**Assigned task**
For each line in the records that contains "Volkswagen", make a copy.

+++ Excerpted records

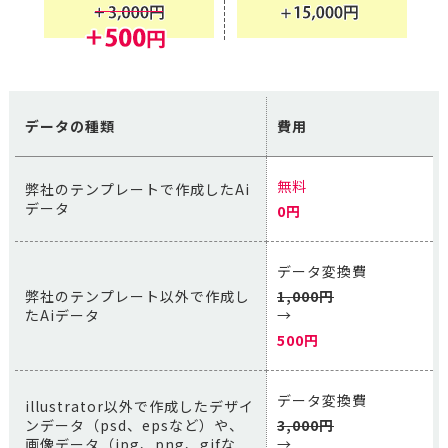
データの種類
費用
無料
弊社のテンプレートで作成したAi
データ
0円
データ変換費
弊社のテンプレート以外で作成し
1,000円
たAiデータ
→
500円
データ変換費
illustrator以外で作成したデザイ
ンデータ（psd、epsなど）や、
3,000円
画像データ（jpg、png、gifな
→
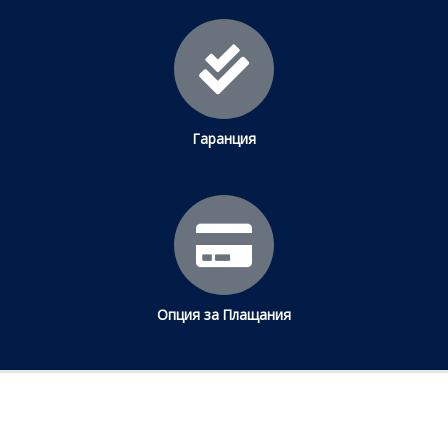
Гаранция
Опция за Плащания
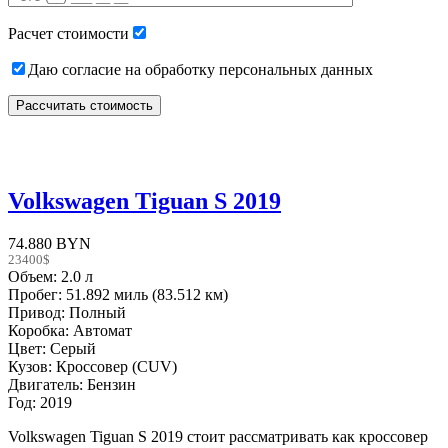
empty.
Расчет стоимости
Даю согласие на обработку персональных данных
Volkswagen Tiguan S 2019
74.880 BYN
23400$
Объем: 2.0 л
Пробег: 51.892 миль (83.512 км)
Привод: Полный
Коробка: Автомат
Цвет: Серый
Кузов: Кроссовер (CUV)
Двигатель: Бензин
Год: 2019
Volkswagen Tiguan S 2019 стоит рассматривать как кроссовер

++++++
+++ Excerpted records

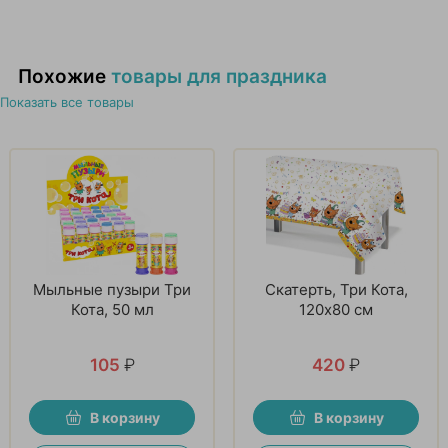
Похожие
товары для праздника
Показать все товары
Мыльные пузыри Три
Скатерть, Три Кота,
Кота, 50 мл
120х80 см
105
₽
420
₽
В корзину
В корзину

++++++

**Finished task**
Volkswagen Tiguan S 2019
Volkswagen Tiguan S 2019 стоит рассматривать как кроссовер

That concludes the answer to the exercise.